MAHILA — trained on 3,021 pregnant women, the largest dataset to date — demonstrates over 94% sensitivity and 100% specificity for moderate-or-worse anemia in phase one research. Validation across medical colleges and primary health centers is underway, with independent certification as a software medical device targeted by 2028. This one example of how emerging diagnostics can be embedded and tested on a community health worker platform operating at scale.
KB is integrating LLM-based tools into community health worker, health official, and call center operator workflows. Beyond answering medical knowledge questions, these tools are designed to build capacity and direct effort toward high-impact decisions. AshaBot — a WhatsApp-based vernacular companion grounded in public health curriculum — had 7,800 ASHAs ask 70,000 questions in 2025. Evaluation focuses on accuracy, completeness, usefulness, timeliness, and harm.
KB is leveraging novel geospatial datasets — including CHIP social vulnerability data, Google population dynamic foundation models, and India-specific high-resolution climate models — to develop disease-specific vulnerability indices at the intersection of climate, environment, and health. The Climate Health Vulnerability Index (CHVI), developed in partnership with Google, is India's first village-level climate-health index and has already informed over 15 district action plans since its launch.

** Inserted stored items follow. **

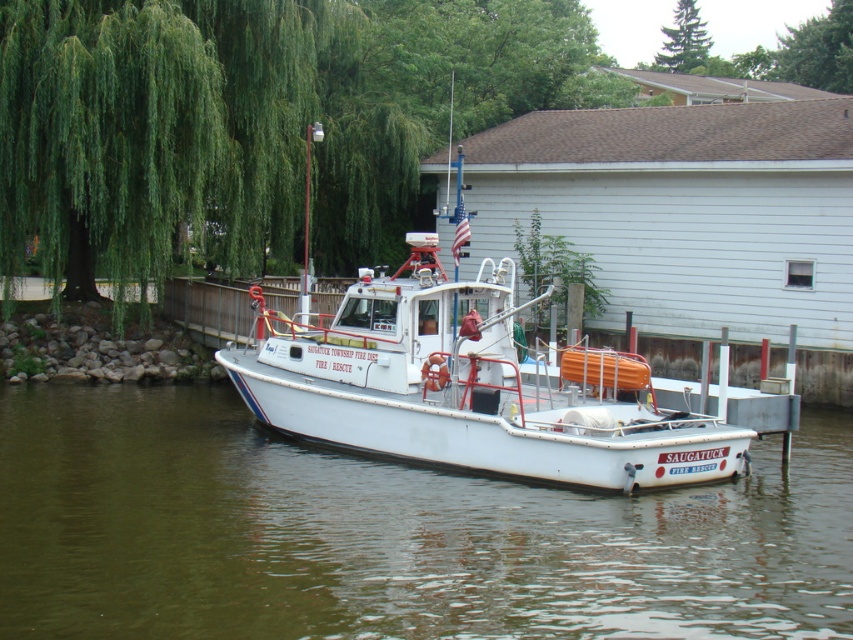 Question: Which point is closer to the camera?

Choices:
 (A) white smooth water at center
 (B) white matte boat at center

Answer: (A)

Question: Can you confirm if white smooth water at center is smaller than green leafy tree at upper center?

Choices:
 (A) no
 (B) yes

Answer: (B)

Question: Which point is closer to the camera?

Choices:
 (A) white matte boat at center
 (B) green leafy tree at upper center
 (C) white smooth water at center

Answer: (C)

Question: Among these objects, which one is nearest to the camera?

Choices:
 (A) green leafy tree at upper center
 (B) white smooth water at center

Answer: (B)

Question: Can you confirm if white smooth water at center is bigger than white matte boat at center?

Choices:
 (A) yes
 (B) no

Answer: (A)

Question: Can you confirm if white smooth water at center is positioned below white matte boat at center?

Choices:
 (A) yes
 (B) no

Answer: (A) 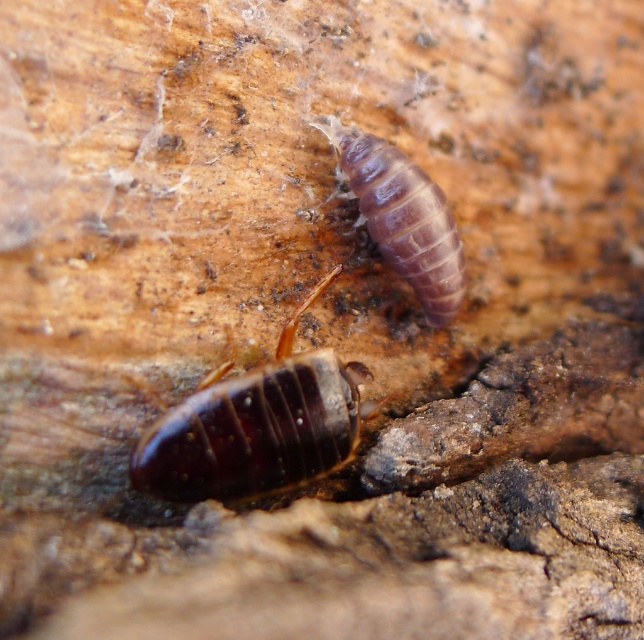 Does point (330, 272) come behind point (383, 221)?

No, (330, 272) is in front of (383, 221).

Who is lower down, shiny dark brown beetle at center or purple matte worm at upper center?

shiny dark brown beetle at center

Between point (189, 451) and point (359, 144), which one is positioned in front?

Point (189, 451)

I want to click on shiny dark brown beetle at center, so click(256, 426). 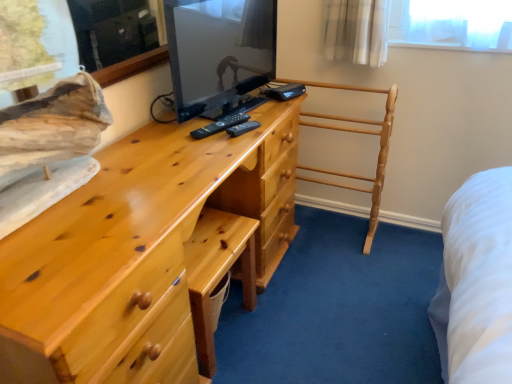 Question: Relative to matte black tv at center, is matte pine chest of drawers at center in front or behind?

Choices:
 (A) behind
 (B) front

Answer: (B)

Question: Considering the positions of matte pine chest of drawers at center and matte black tv at center in the image, is matte pine chest of drawers at center wider or thinner than matte black tv at center?

Choices:
 (A) wide
 (B) thin

Answer: (A)

Question: Estimate the real-world distances between objects in this image. Which object is farther from the black plastic remote at center?

Choices:
 (A) matte pine chest of drawers at center
 (B) light brown wooden towel rack at center
 (C) matte black tv at center

Answer: (B)

Question: Estimate the real-world distances between objects in this image. Which object is farther from the matte black tv at center?

Choices:
 (A) matte pine chest of drawers at center
 (B) light brown wooden towel rack at center
 (C) black plastic remote at center

Answer: (B) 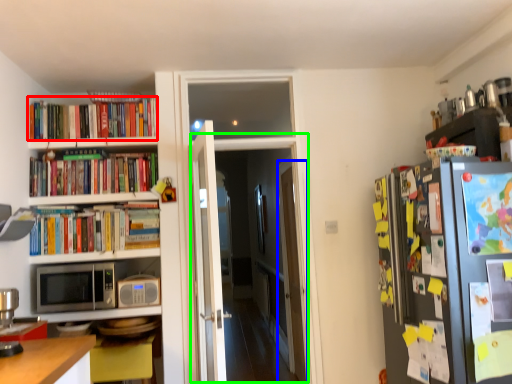 Question: Which object is the farthest from book (highlighted by a red box)? Choose among these: glass door (highlighted by a blue box) or glass door (highlighted by a green box).

Choices:
 (A) glass door
 (B) glass door

Answer: (B) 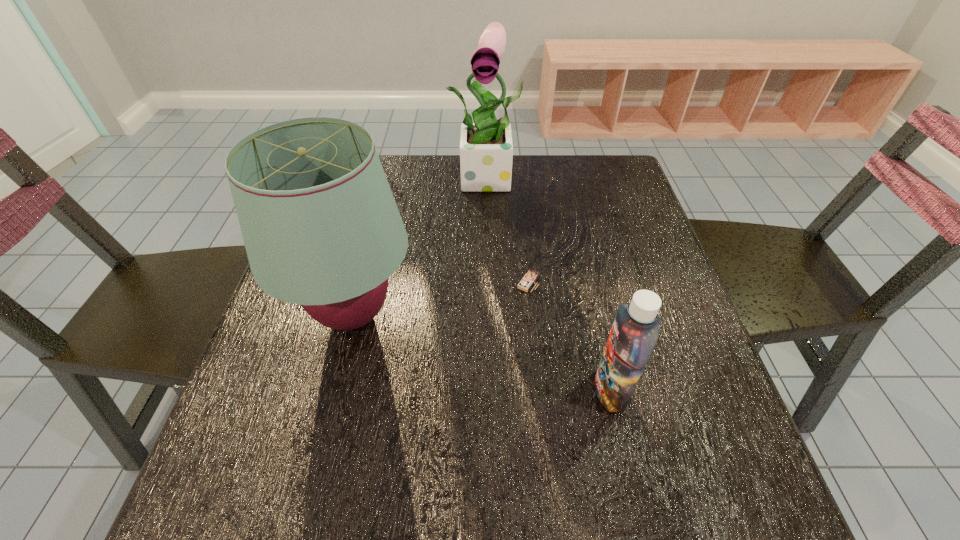 The width and height of the screenshot is (960, 540). Identify the location of vacant region located 0.280m on the left of the matchbox. (392, 282).

Image resolution: width=960 pixels, height=540 pixels. Find the location of `object positioned at the far edge`. object positioned at the far edge is located at coordinates (486, 149).

The height and width of the screenshot is (540, 960). What are the coordinates of `object that is positioned at the left edge` in the screenshot? It's located at (321, 228).

You are a GUI agent. You are given a task and a screenshot of the screen. Output one action in this format:
    pyautogui.click(x=<x>, y=<y>)
    Task: Click on the vacant space at the far edge
    This screenshot has width=960, height=540.
    Given the screenshot: What is the action you would take?
    pyautogui.click(x=513, y=184)

In the image, there is a desktop. Identify the location of vacant space at the near edge. (316, 528).

Find the location of `vacant space at the left edge of the desktop`. vacant space at the left edge of the desktop is located at coordinates (238, 427).

The width and height of the screenshot is (960, 540). I want to click on free space at the right edge of the desktop, so click(x=740, y=437).

Locate an element on the screen. free region at the far right corner of the desktop is located at coordinates (589, 184).

Locate an element on the screen. vacant space that's between the third tallest object and the shortest object is located at coordinates (569, 336).

The height and width of the screenshot is (540, 960). Identify the location of vacant region between the matchbox and the flower arrangement. (510, 230). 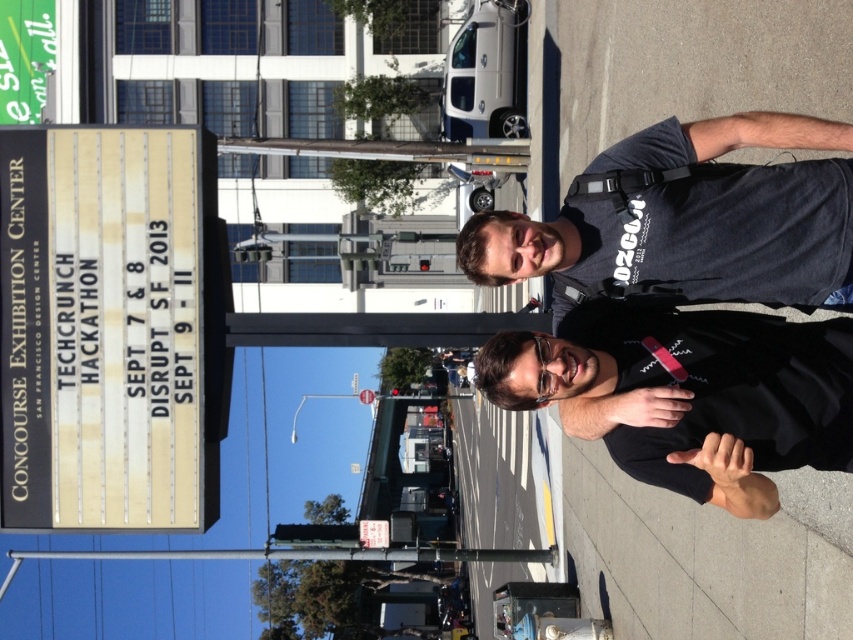 Question: Which point is closer to the camera?

Choices:
 (A) (724, 428)
 (B) (753, 276)

Answer: (A)

Question: Which point appears farthest from the camera in this image?

Choices:
 (A) (599, 349)
 (B) (473, 241)

Answer: (B)

Question: Is dark gray t-shirt at center to the right of black matte shirt at center from the viewer's perspective?

Choices:
 (A) yes
 (B) no

Answer: (A)

Question: Which object is farther from the camera taking this photo?

Choices:
 (A) dark gray t-shirt at center
 (B) black matte shirt at center

Answer: (B)

Question: Is dark gray t-shirt at center thinner than black matte shirt at center?

Choices:
 (A) no
 (B) yes

Answer: (A)

Question: Does dark gray t-shirt at center have a smaller size compared to black matte shirt at center?

Choices:
 (A) yes
 (B) no

Answer: (B) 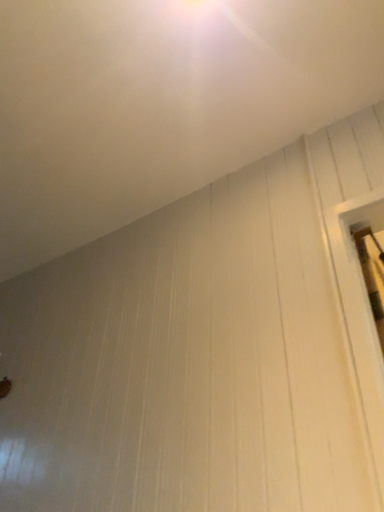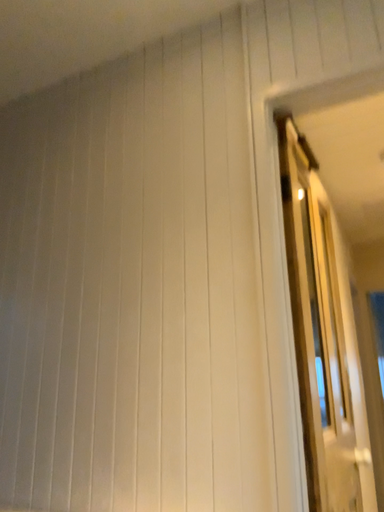 Question: Which way did the camera rotate in the video?

Choices:
 (A) rotated downward
 (B) rotated upward

Answer: (A) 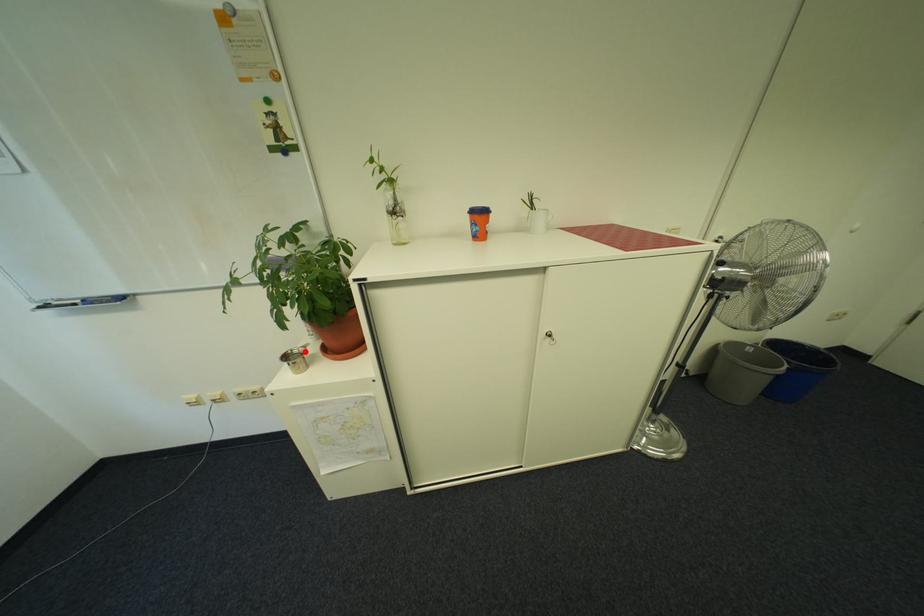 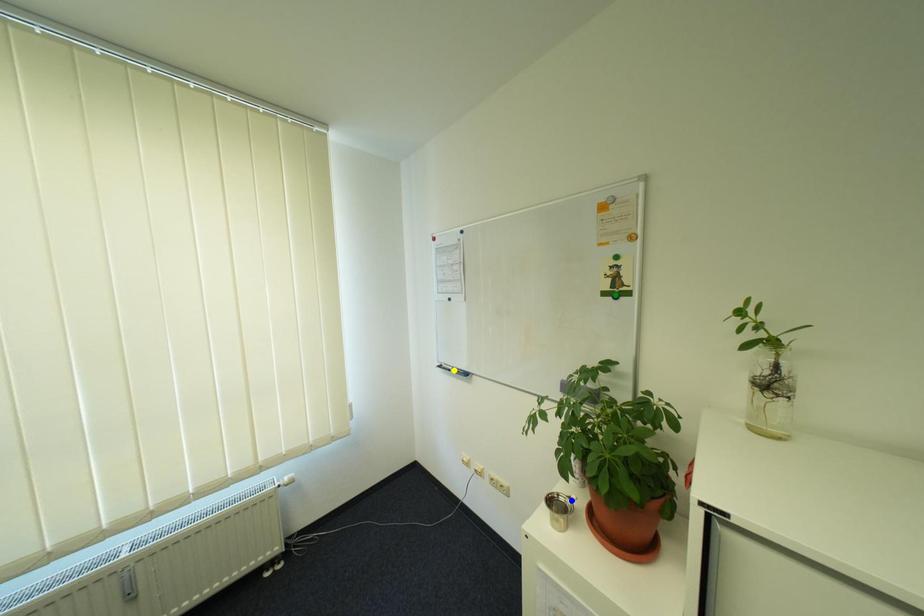 Question: I am providing you with two images of the same scene from different viewpoints. A red point is marked on the first image. You are given multiple points on the second image. Can you choose the point in image 2 that corresponds to the point in image 1?

Choices:
 (A) blue point
 (B) green point
 (C) yellow point

Answer: (A) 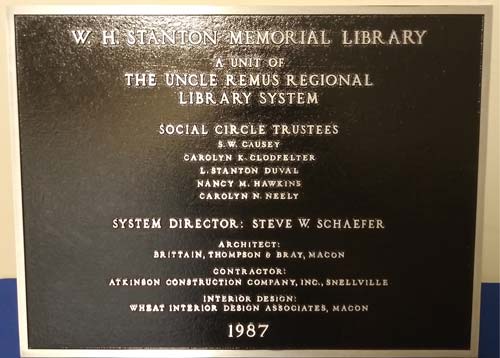 The height and width of the screenshot is (358, 500). I want to click on wood frame, so click(16, 135), click(479, 167). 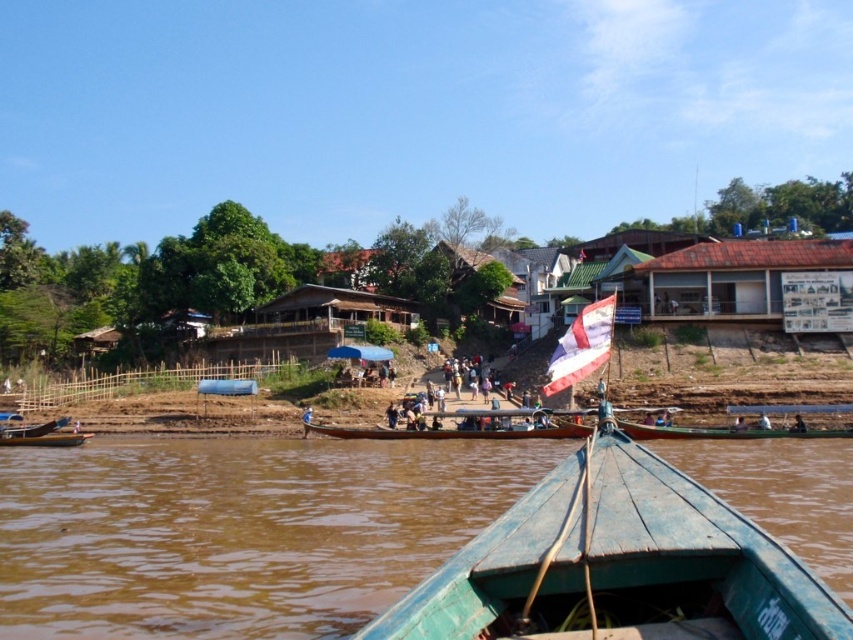 You are a tourist standing at the riverside and want to find the wooden hut at center. Which direction should you look to see the brown corrugated metal hut at upper right relative to it?

The brown corrugated metal hut at upper right is above the wooden hut at center, so you should look upward from the wooden hut at center to see it.

You are planning to take a boat ride on the river and need to know if the brown wooden boat at center can fit under the wooden houses at center. Based on the scene description, can it?

The brown wooden boat at center is shorter than wooden houses at center, so it can fit under them without any issues.

You are standing at the riverbank and want to go to the brown corrugated metal hut at upper right and the wooden hut at center. Which one is closer to you?

The brown corrugated metal hut at upper right is closer to you than the wooden hut at center. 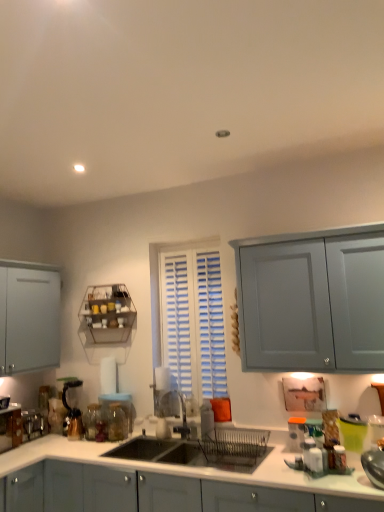 Where is `free space to the left of white glossy salt shaker at lower right, the 2th appliance in the left-to-right sequence`? free space to the left of white glossy salt shaker at lower right, the 2th appliance in the left-to-right sequence is located at coordinates (296, 476). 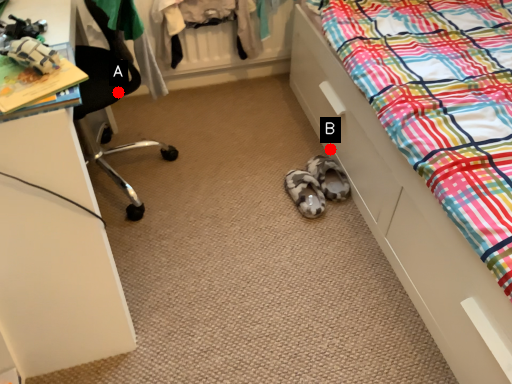 Question: Two points are circled on the image, labeled by A and B beside each circle. Which of the following is the closest to the observer?

Choices:
 (A) A is closer
 (B) B is closer

Answer: (A) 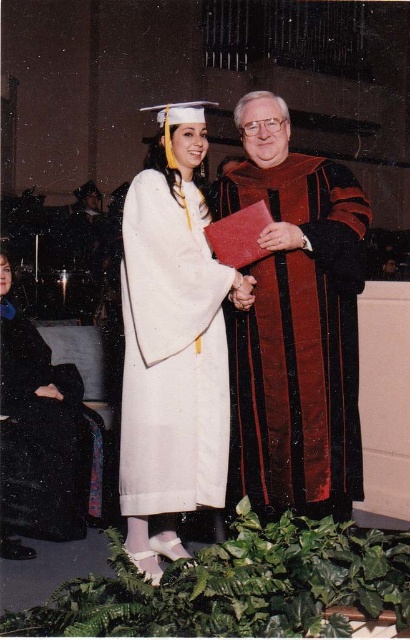 Question: Which of these objects is positioned farthest from the white matte graduation gown at center?

Choices:
 (A) black matte robe at lower left
 (B) velvet maroon gown at center

Answer: (A)

Question: Which of the following is the closest to the observer?

Choices:
 (A) white matte graduation gown at center
 (B) black matte robe at lower left
 (C) velvet maroon gown at center

Answer: (A)

Question: Does velvet maroon gown at center have a lesser width compared to white matte graduation gown at center?

Choices:
 (A) no
 (B) yes

Answer: (A)

Question: Is velvet maroon gown at center below white matte graduation gown at center?

Choices:
 (A) no
 (B) yes

Answer: (A)

Question: Which of the following is the farthest from the observer?

Choices:
 (A) white matte graduation gown at center
 (B) velvet maroon gown at center
 (C) black matte robe at lower left

Answer: (C)

Question: Does velvet maroon gown at center appear under black matte robe at lower left?

Choices:
 (A) no
 (B) yes

Answer: (A) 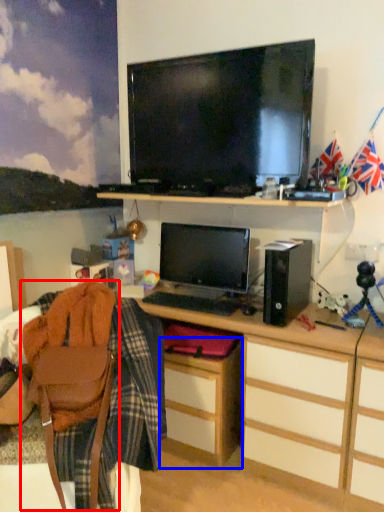 Question: Which object appears closest to the camera in this image, swivel chair (highlighted by a red box) or cabinetry (highlighted by a blue box)?

Choices:
 (A) swivel chair
 (B) cabinetry

Answer: (A) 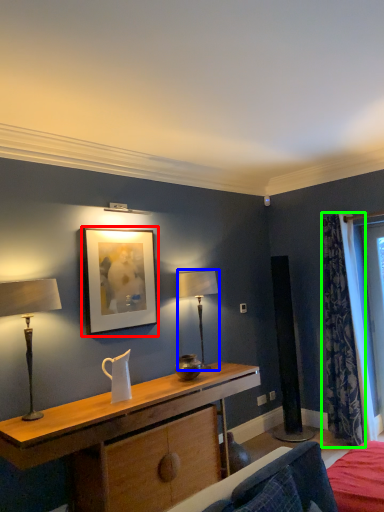 Question: Based on their relative distances, which object is nearer to picture frame (highlighted by a red box)? Choose from table lamp (highlighted by a blue box) and curtain (highlighted by a green box).

Choices:
 (A) table lamp
 (B) curtain

Answer: (A) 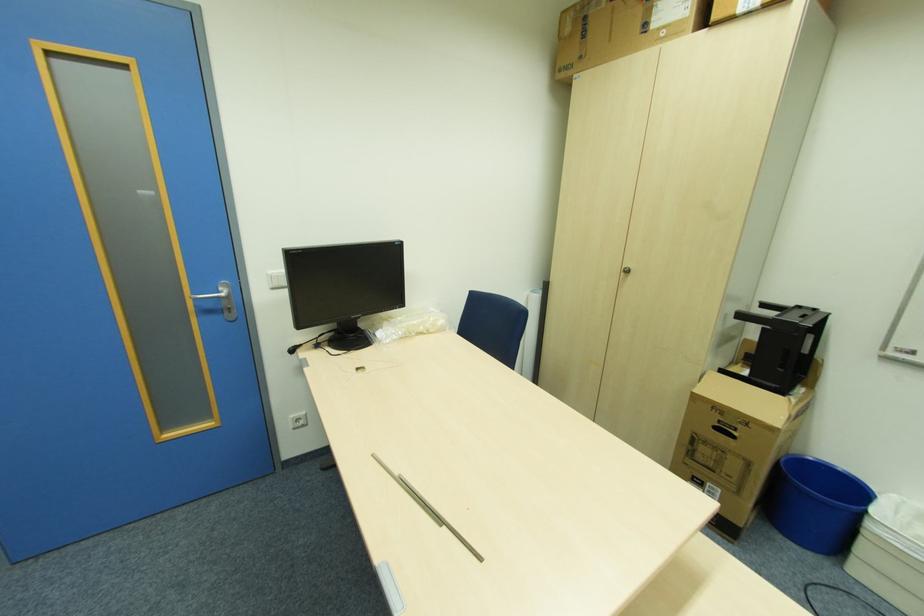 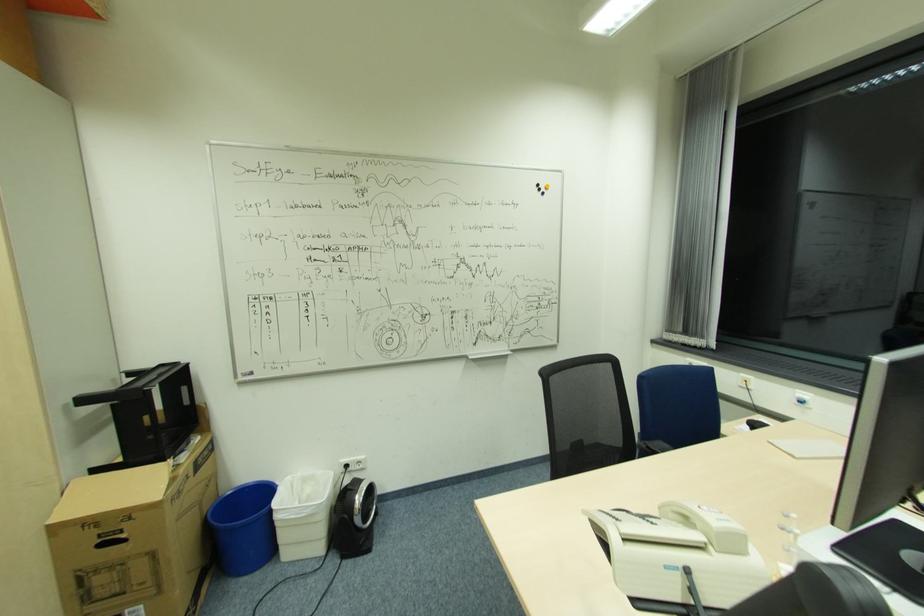 Find the pixel in the second image that matches the point at 896,496 in the first image.

(290, 477) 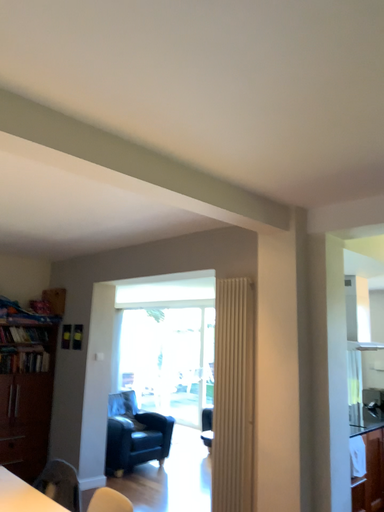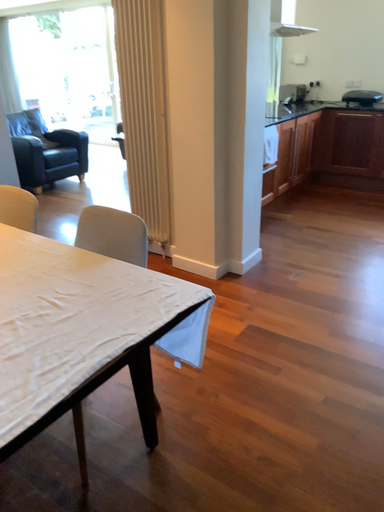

CHIP AS A MEASUREMENT TOOL FOR POLICY CHANGE
CHIP data has been used to inform the Maharashtra Tribal Health Report 2025
An effectiveness study for the Community Health Officer cadre roll-out in Rajasthan, and an Exemplars in Global Health report on digital health platform impact in India. Partners can leverage the CHIP platform to measure what works by observing changes in real-time, village-level data updated by community health workers.

Using the DIA framework, we believe we can compound learnings for public health impact. Each additional year of census data improves the accuracy of vulnerability targeting. Each additional integration unlocks a new cross-program view.
Each partner onboarded adds evidence towards effective and coordinated public health interventions. Each HAC cycle contributes to a playbook that makes the next deployment faster and better-calibrated.